May 14th, 2019 by Aziz Lokhandwala
2D Determinant
Let “a” and “b” are two consecutive prime numbers. Now, number of prime numbers between “3” and "a” must be always even number of prime numbers. Assume “a” is of digit ‘x’ and ‘y’. Then (x + y) must be always even. $$\begin{vmatrix} 3 & b \\ 2 & a \\ \notag \end{vmatrix}$$
Physical Interpretaion
Determinants are simply an area of the parallelogram which is formed by some vectors with Parallelogram method of vectors. These vectors are more specifically known as EigenVectors. These vectors are associated with the linear system of equations.
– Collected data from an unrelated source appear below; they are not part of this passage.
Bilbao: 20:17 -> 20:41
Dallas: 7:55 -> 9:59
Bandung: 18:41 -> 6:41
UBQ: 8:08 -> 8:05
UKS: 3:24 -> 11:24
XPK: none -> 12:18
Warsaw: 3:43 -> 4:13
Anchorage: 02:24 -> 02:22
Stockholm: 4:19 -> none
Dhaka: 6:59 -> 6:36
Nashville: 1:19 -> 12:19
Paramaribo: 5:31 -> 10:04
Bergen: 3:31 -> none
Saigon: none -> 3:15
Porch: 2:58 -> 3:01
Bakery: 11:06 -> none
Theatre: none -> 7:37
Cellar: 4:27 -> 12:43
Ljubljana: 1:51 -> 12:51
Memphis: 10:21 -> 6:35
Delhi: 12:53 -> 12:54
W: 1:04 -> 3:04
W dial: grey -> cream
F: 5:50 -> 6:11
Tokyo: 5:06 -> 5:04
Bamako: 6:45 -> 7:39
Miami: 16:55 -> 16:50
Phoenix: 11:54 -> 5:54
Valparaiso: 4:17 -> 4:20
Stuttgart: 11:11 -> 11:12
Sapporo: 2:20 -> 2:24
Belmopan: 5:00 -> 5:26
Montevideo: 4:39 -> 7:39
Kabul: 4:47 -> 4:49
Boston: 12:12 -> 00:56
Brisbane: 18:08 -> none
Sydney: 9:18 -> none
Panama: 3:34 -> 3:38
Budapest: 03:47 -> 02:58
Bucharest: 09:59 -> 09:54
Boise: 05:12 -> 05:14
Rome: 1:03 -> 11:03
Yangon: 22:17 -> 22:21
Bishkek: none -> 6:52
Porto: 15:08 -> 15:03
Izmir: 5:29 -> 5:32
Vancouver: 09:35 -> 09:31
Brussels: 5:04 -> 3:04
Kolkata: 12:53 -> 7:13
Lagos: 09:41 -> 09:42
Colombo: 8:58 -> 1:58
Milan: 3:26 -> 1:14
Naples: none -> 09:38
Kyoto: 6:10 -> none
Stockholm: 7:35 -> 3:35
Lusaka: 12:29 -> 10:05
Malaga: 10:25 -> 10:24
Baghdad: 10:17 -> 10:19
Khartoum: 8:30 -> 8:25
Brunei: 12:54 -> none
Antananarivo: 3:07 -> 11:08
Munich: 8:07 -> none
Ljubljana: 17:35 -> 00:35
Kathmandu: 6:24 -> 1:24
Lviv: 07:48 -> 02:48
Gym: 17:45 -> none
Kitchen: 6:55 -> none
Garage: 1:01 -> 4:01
Each vector is associated with a corresponding value which is known as EigenValue. Now if we correlate Eigen theory with Prime Determinant, we will found that we always get an arrangement of vectors forming some parallelogram in space whose area is always a prime number.
3D Determinant
Gauss's Prime number theorem is the best object to study about prime numbers between any two natural numbers. But this theorem can also be used to have a matrix whose determinant is always a prime number. Let “p” be any prime number, Using Prime number theorem we have, $$f(x) ={ x \over lnx}$$ Now, $$f(p-1) - f(3) = A$$ Here, A = even number Now, determinant is as follows:
$$\begin{vmatrix} 2 & -1 & 3 - p \\ 3 & A & 2\\ p & -3 & p-1\\ \notag \end{vmatrix} \pm 1$$ The value of above Determinant is always a prime number.